Biondo Flavio's Italia Illustrata

Text, Translation and Commentary, Volume 2: Central and Southern Italy

By Catherine J. Castner

Subjects: History, European History
Imprint: Distribution Partners
Paperback : 9781586842550, 421 pages, January 2005
Paperback : 9781586842789, 504 pages, August 2011

An English translation of Biondo Flavio’s Italia Illustrata, with commentary.

Description

In 1447 Alfonso of Aragon, King of Naples, engaged the humanist antiquarian Biondo Flavio to compose in Latin a catalogue of famous men of Italy. This commission became Italia Illustrata, the first historical topography. In it, Biondo superimposed upon Italy's classical heritage and her troubled medieval history a panorama of Italy in his own time. Although Italia Illustrata and three other major Latin treatises made Biondo's reputation as the father of modern historiography and archaeology, these works have been accessible only in early modern printed editions to specialists with entrée to rare book rooms.

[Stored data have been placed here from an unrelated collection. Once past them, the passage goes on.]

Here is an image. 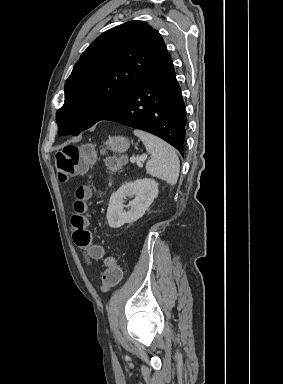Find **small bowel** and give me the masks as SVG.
Instances as JSON below:
<instances>
[{
  "instance_id": "small-bowel-1",
  "label": "small bowel",
  "mask_w": 283,
  "mask_h": 384,
  "mask_svg": "<svg viewBox=\"0 0 283 384\" xmlns=\"http://www.w3.org/2000/svg\"><path fill=\"white\" fill-rule=\"evenodd\" d=\"M87 256V255H86ZM91 256V255H90ZM92 257V256H91ZM87 258V262L90 263V258L89 257H86Z\"/></svg>"
}]
</instances>
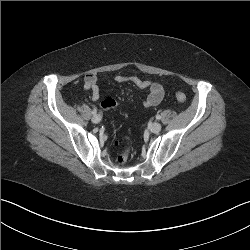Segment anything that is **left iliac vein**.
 I'll use <instances>...</instances> for the list:
<instances>
[{"mask_svg":"<svg viewBox=\"0 0 250 250\" xmlns=\"http://www.w3.org/2000/svg\"><path fill=\"white\" fill-rule=\"evenodd\" d=\"M162 126L158 122H154L151 124L150 129L153 133H158L161 130Z\"/></svg>","mask_w":250,"mask_h":250,"instance_id":"4c4485c4","label":"left iliac vein"}]
</instances>
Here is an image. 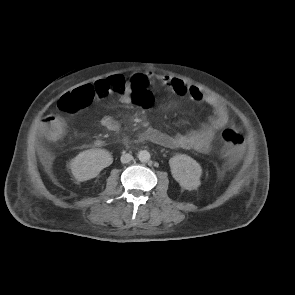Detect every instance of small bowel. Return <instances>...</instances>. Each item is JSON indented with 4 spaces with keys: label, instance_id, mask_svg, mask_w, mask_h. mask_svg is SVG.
<instances>
[{
    "label": "small bowel",
    "instance_id": "1",
    "mask_svg": "<svg viewBox=\"0 0 295 295\" xmlns=\"http://www.w3.org/2000/svg\"><path fill=\"white\" fill-rule=\"evenodd\" d=\"M152 83H159L171 93L190 98L194 101L205 103L210 106L212 116L209 121L197 129H190L184 133L167 134L154 128H148L141 133L140 139L168 148H182L196 150L201 153L209 152L217 138V134L228 122V110L216 97L201 91L197 86L189 84L180 78L169 75L154 74L149 71L136 72L127 80V86L120 94V101L128 104L132 101L131 87H146ZM148 93L150 91L148 90ZM53 116H48L51 118ZM100 124L111 132L120 130V122L109 115L100 119Z\"/></svg>",
    "mask_w": 295,
    "mask_h": 295
}]
</instances>
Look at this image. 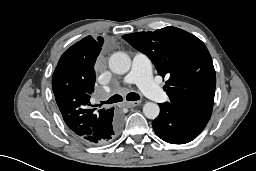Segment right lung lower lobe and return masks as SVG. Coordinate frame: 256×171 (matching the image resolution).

In 2005, Catherine J. Castner made available in the first volume of this work Biondo's Latin description of the regions of northern Italy, accompanied by English translation and detailed commentary. The present volume completes the regions of Italy in Biondo's treatise.

Italia Illustrata provides important evidence for Italian geography and political history, the intellectual history of the fifteenth century, and the reception of classical antiquity in the Renaissance. This second volume continues attention to Biondo's direct observation of sites as he describes the towns and cities of central and southern Italy, correlating ancient Roman places with their contemporary counterparts. Along the way, notices of their famous men include early appraisals of important cultural figures, for example appreciations of Leon Battista Alberti and Donatello. Historians of classical archaeology will be interested in Biondo's narrations of antiquarian investigations: his location of the site of Horace's Sabine farm, and his patron Prospero cardinal Colonna's attempt to reclaim an imperial Roman ship from Lake Nemi. Although Biondo left the southern regions unfinished, he provides a substantial presentation of the history of the kingdom of Naples culminating in the triumph of King Alfonso, and eyewitness observation of ancient Roman sites in the Campi Flegrei, evocative for early humanists and Renaissance notables, who considered them second only to the ruins of Rome.

Cathering J. Castner is Professor of Classics in the Department of Languages, Literatures, and Cultures at the University of South Carolina, Columbia.